What inspired you to write your memoir?
I was posting daily reports of my skateboarding trip across Japan on my blog and many people were telling me how much they enjoyed reading them. A friend suggested that I should write a book, and so after many many hours of sitting in a cafe and rewriting, I had my first book.
About your Book:
After seven years and 20 passport stamps from going to Japan and back, Sean quits the Alaskan oilfields to move to Tokyo and live the Japanese dream. His new life includes eating ramen noodles, riding immaculate trains, drinking beer outside without getting put in the back of a police car for it, and dating girls with chests much smaller than his.
Life is good at first. Sean attends a Japanese language school, doesn’t work and generally splits his time between playing Playstation and exploring the streets of Tokyo on his skateboard. Then he gets a job teaching English, during which he hands small children paper balls so they can throw them at the stick figures of white and black people drawn on the whiteboard.

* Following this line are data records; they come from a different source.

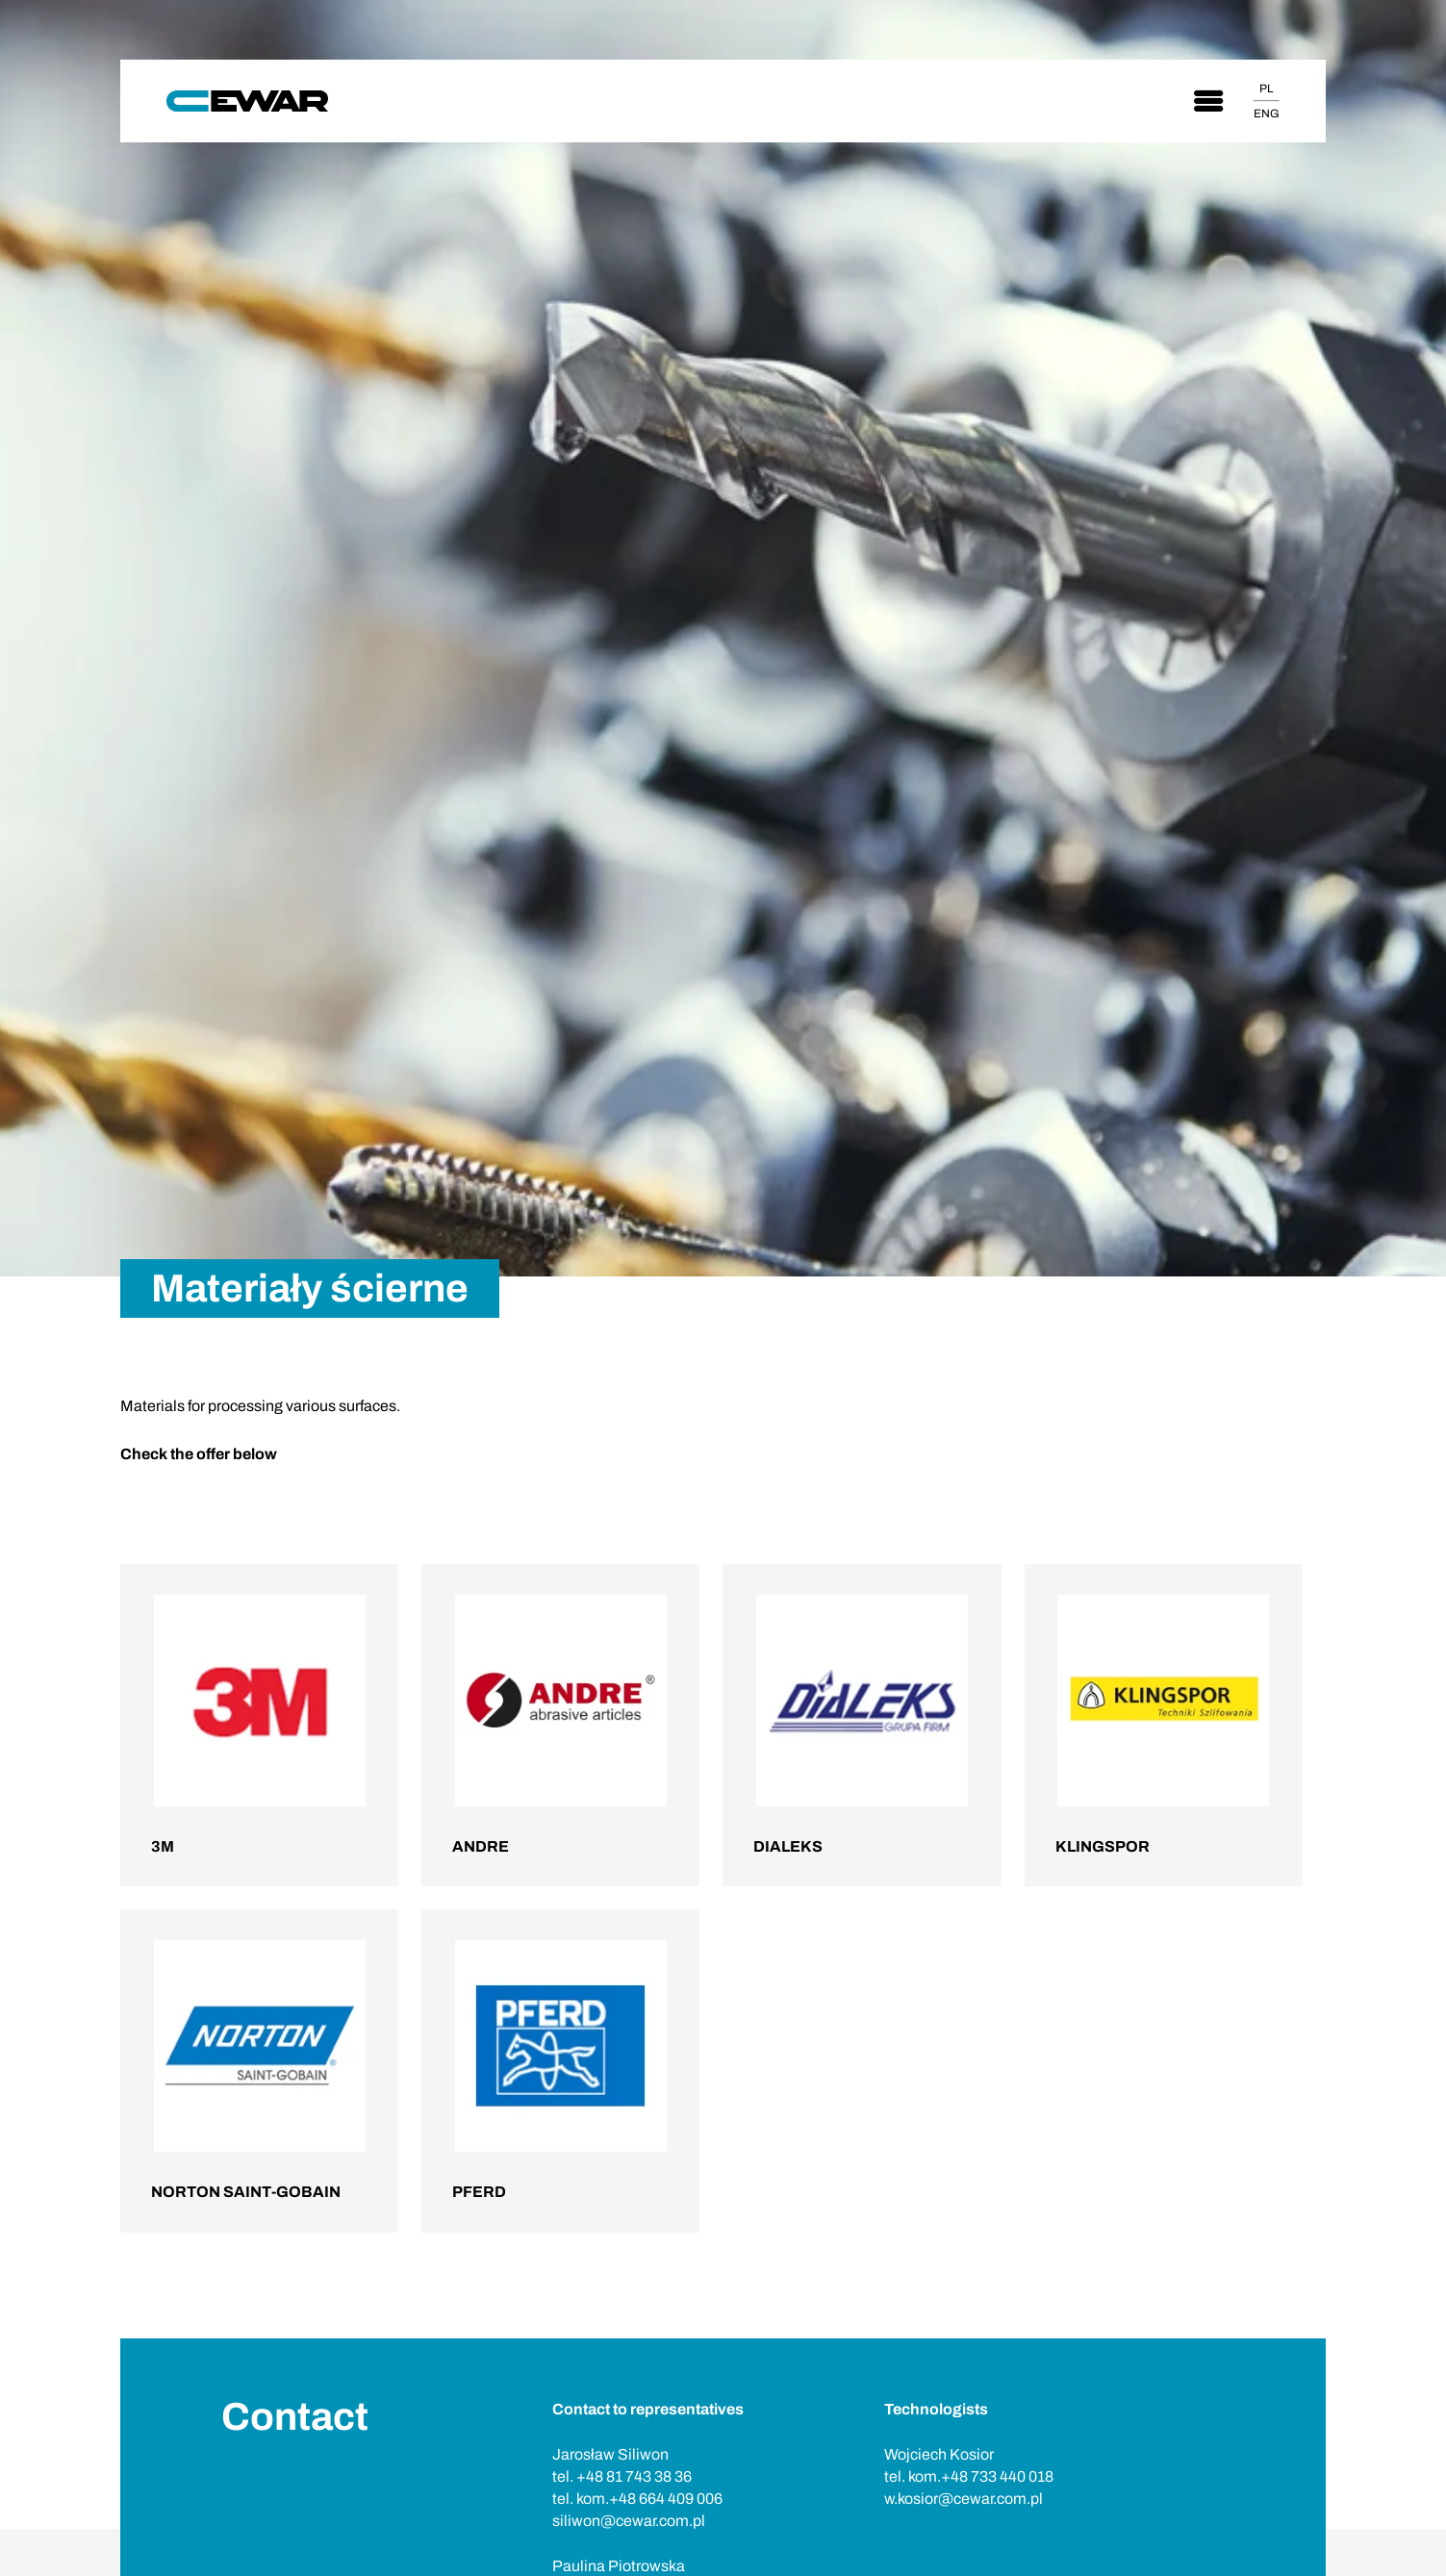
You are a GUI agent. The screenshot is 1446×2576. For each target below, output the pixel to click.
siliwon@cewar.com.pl (628, 2521)
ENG (1267, 113)
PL (1266, 88)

The new job is fun for a while but it soon grows old. Sean grows tired of wearing a necktie while it feels as if the best years of his life are slipping away like beach sand through his fingers. Life becomes a boring routine again, and he takes to popping the caps off fat-tipped, black Magic Markers and sniffing them in between teaching periods just to feel alive again. But soon his tolerance grows, making the high disappear and he becomes even more unhappy.
So what does he do? He summons balls the size of a wild tanuki to tell his boss he quits and watches Forest Gump in Japanese over and over. Then, together with his skateboard, Sean hops on a plane to Hokkaido (Japan’s northernmost island) where this story begins.
How did you decide how to publish your book and where is it published through:
Another friend introduced me to Kindle self-publishing, and I was immediately interested. It’s only on Amazon at the moment.
How do you see writing a Memoir as different from writing other genres of books?
An imagination isn’t necessary to write a memoir. You don’t have to make anything up, just go out and do something you’re interested in and share you’re experience. Somebody out there will be interested.
Sean lives in Tokyo in a shoebox-sized apartment. In his free time and while at his 9-5 job, if he can or can’t get away with it, he likes to read, write, and daydream of new adventures he’d like to set out on, like skateboarding across Cuba and changing his name to Sancho Panza and riding a donkey across China.